Add me to the list of people missing the blog, by the way.
(* Don’t call me Shirley.)
I still stand by bromance for word of the year and WTF as word of the decade.
Big Society has to be the most vacuous slogan I’ve heard in a long time. I salute you for managing to make something out of it at all.
Please come back!
For the love of all that is good, please get blogging again.
Great stuff- lovely suprise to see you back, even if it is just a one-off.
I didn’t want to bother you. I thought you were finishing that book.
Have you finished your book yet?
Would it persuade or dissuade you from posting more frequently if I said that, with this blog, you’d voluntarily provide a useful community service that would enable us to help ourselves – nay, give us “people power” – and advance ‘nano’ level, decentralised engagement with, er — something?
I’ve found it hard not to think about jimmying “Big Society” into the rather more elegantly and honestly evocative lyrics to one of our favourite Spinal Tap anthems.

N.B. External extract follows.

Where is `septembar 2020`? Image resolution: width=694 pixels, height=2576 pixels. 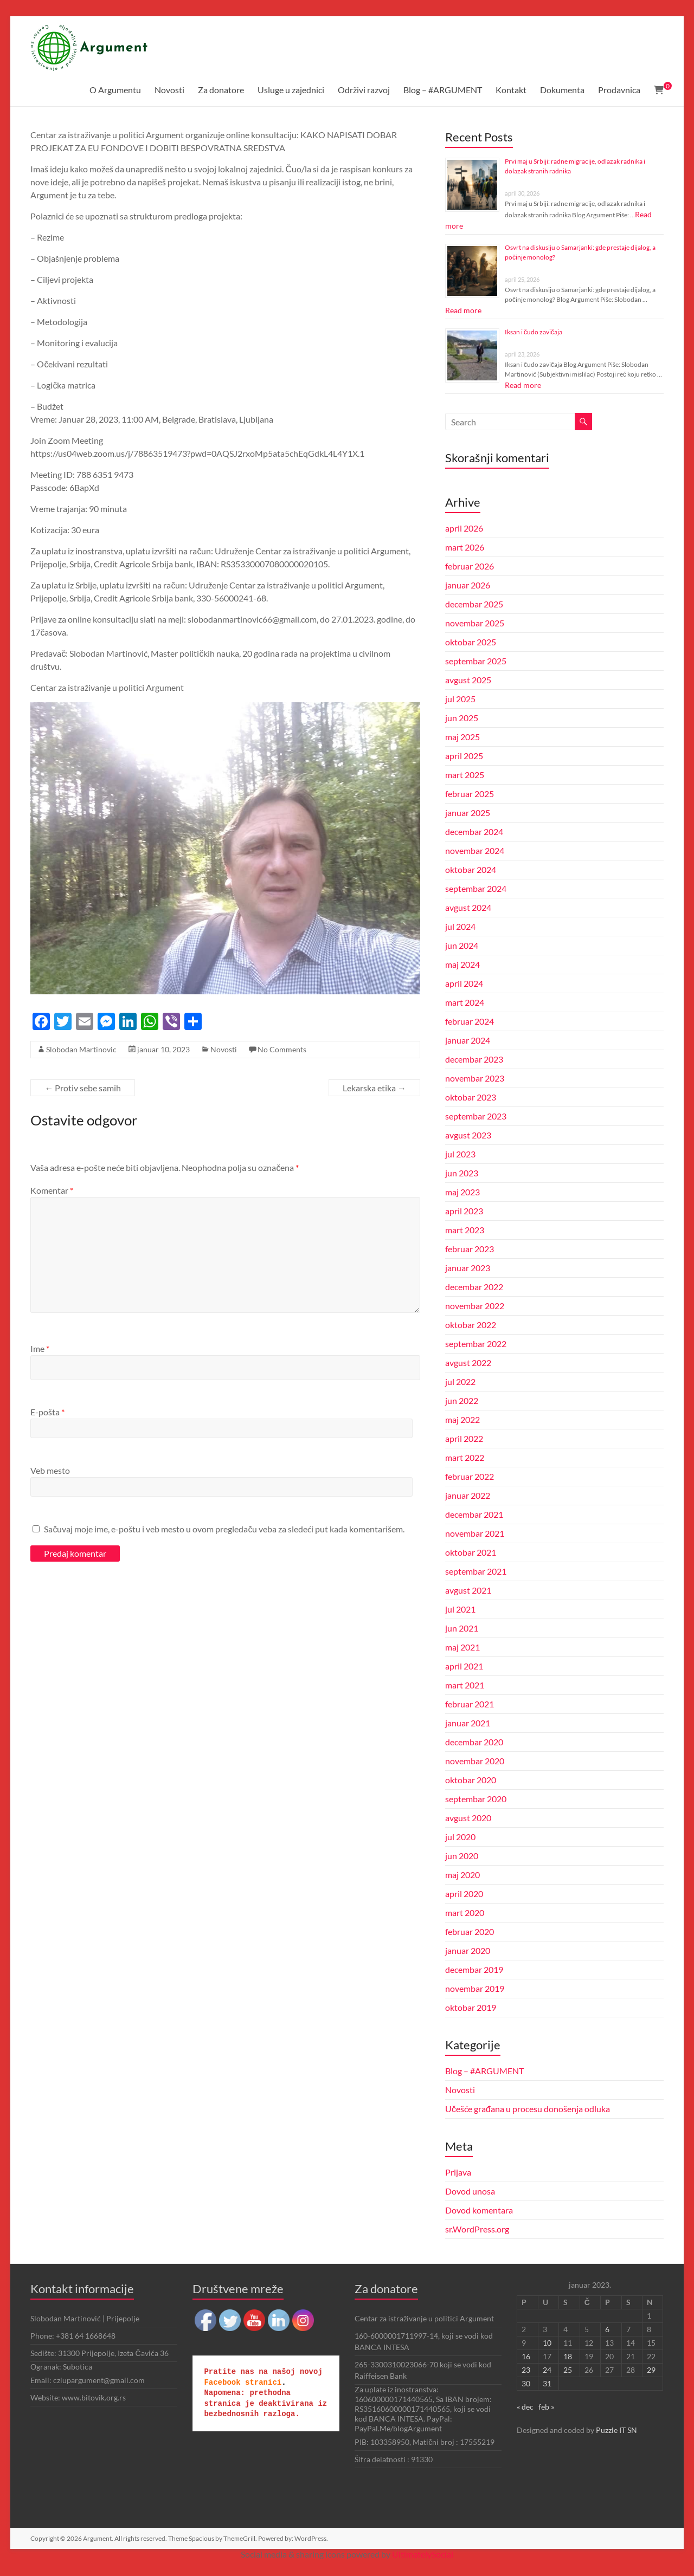 septembar 2020 is located at coordinates (475, 1799).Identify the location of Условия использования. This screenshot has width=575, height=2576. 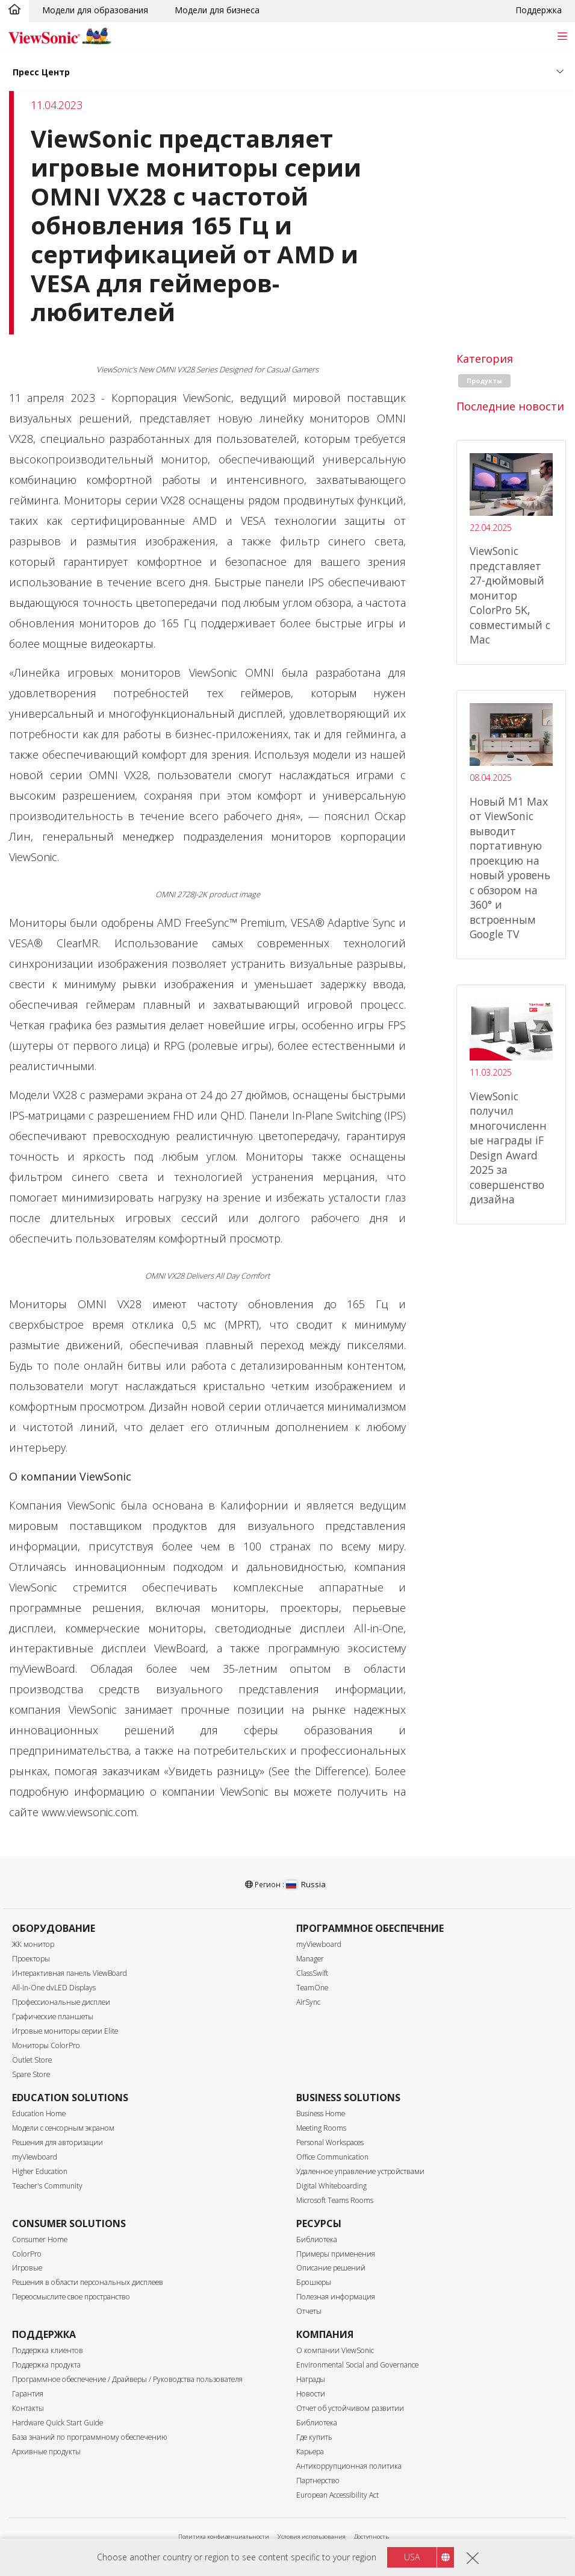
(312, 2536). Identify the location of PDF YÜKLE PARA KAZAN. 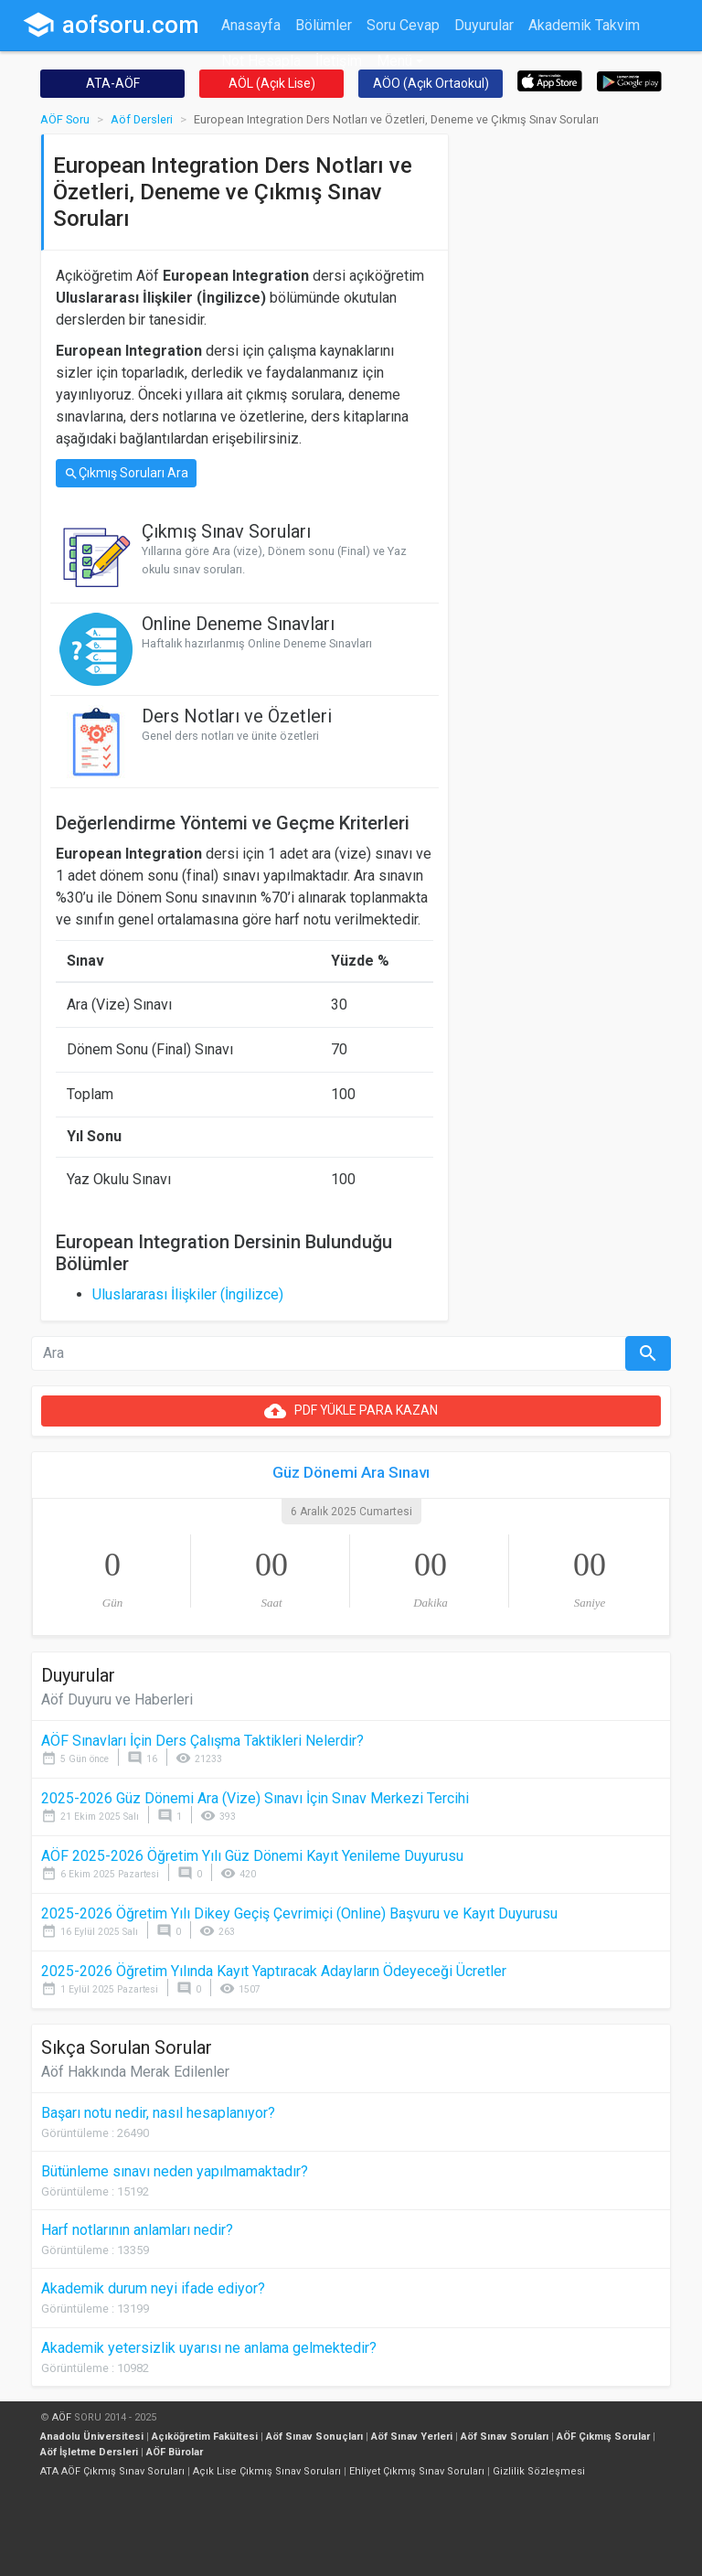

Having just written that, I found myself searching for the lyrics, which are so brilliant that any sort of parody derived from them would almost certainly come off as so much less brilliant than the classic lines themselves–although that might be a challenge to the wittier readers in the unspeak community.
Those first lines . . .
The bigger the cushion, the sweeter the pushin’ / That’s what I said / The looser the waistband, the deeper the quicksand / Or so I have read
Ah, to have read what David St Hubbins, Nigel Tufnel, and Derek Smalls have read . . .
“Big Society” is a vague amorphous term that in concrete terms means fuck all basically. A good phrase for spin and filler though and one that creates the illusion of inclusiveness. A propagandist’s term. Also it will tend to be exploited by Tory types for whom “big” doesn’t include them… but rather “them”.